Я подумал, что, возможно, буду ему нужен, и потому бросился следом за ним и скоро нагнал его, но, хотя он и услышал, что я иду за ним, он не обернулся, даже у колонки, из которой он стал пить, он едва обратил на меня внимание, он лишь едва заметно ухмыльнулся и продолжал свой путь к крепости. Войдя, он сел к неубранному столу, мигом сглотнул остаток воды в своей чашке, посидел минуту-другую, уставившись куда-то в пространство, и, когда чета снегирей вопросительным свистом дала о себе знать, он поднялся и пошел к клетке. Он просунул кончик той ветки между прутьями, и тут птицы стали беспокойно порхать по клетке, так что мелкий песок посыпался, они прыгали и порхали и вдруг оказались на свободе, быстро, одна за другой, вылетели они из дверцы, которую открыл шеф.

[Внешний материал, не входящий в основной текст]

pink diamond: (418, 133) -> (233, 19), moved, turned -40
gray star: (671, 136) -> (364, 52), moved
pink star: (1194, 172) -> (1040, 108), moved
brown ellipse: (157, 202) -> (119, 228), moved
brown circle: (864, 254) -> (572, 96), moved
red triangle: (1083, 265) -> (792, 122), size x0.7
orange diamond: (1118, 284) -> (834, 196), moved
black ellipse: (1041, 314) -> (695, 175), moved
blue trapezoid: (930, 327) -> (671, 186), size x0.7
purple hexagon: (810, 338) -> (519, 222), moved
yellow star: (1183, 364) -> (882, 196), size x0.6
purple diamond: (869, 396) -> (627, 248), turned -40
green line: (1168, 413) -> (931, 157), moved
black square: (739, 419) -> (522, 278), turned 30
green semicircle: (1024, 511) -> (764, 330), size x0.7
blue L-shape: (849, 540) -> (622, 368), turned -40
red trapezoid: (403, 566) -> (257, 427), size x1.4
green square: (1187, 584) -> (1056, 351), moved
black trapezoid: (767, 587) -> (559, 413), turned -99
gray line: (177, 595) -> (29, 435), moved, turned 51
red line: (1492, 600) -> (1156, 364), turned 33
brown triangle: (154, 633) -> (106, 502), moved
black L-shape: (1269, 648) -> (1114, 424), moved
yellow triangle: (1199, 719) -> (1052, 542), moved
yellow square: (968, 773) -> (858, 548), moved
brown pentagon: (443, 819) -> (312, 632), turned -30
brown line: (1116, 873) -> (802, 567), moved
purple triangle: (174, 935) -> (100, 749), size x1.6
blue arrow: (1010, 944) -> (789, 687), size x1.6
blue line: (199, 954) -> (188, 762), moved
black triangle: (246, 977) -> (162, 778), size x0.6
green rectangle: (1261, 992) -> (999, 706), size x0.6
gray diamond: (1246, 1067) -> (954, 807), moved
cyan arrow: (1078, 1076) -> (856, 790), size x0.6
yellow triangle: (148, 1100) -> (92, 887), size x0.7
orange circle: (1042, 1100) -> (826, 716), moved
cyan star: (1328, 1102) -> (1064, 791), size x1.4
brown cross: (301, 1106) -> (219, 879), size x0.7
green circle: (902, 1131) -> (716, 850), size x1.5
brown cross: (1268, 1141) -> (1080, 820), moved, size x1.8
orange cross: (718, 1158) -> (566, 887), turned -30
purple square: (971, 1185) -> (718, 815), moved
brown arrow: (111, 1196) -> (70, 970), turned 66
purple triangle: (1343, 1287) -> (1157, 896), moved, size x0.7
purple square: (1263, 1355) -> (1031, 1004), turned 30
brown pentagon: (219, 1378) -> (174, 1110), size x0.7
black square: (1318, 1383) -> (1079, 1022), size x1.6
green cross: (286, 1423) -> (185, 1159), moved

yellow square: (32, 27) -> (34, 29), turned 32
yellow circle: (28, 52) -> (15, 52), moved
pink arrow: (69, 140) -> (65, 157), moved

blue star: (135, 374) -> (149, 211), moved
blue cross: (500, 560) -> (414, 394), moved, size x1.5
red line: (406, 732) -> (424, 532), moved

Птицы кружились почти под самым потолком, пока не обнаружили щель в открытой двери веранды, струя воздуха, видимо, подсказала им путь бегства, и — фьють-фьють — они вылетели и вспорхнули на верхушку липы. Только теперь, кажется, шеф заметил, что я здесь и все видел, он огорченно улыбнулся и, подвигав взад-вперед дверцу, обвинил тех, кто будто бы неплотно притворил ее. А потом спросил меня, не смогу ли я это подтвердить, на что я ответил: да.
Редко бывало, чтоб я так долго молча сидел с ним, он не дал мне никакого поручения, пожелал только, чтобы я присел, потому я и остался. Его покрасневшие глаза. Движения его губ. Стоило ему провести руками по своей седой небритой щетине, как видно было, что он вконец измучен, а отнимал руки от лица — и оно обретало внезапно какое-то неожиданное выражение, показывало его глубокую уверенность, хотя только что было мрачным. А мой взгляд он выдерживал так долго! Но наконец поднялся и, прежде чем идти к себе, наверх, сказал:
— И у нас, Бруно, и у нас оправдывается речение: вслед за основателями и собирателями идут разорители.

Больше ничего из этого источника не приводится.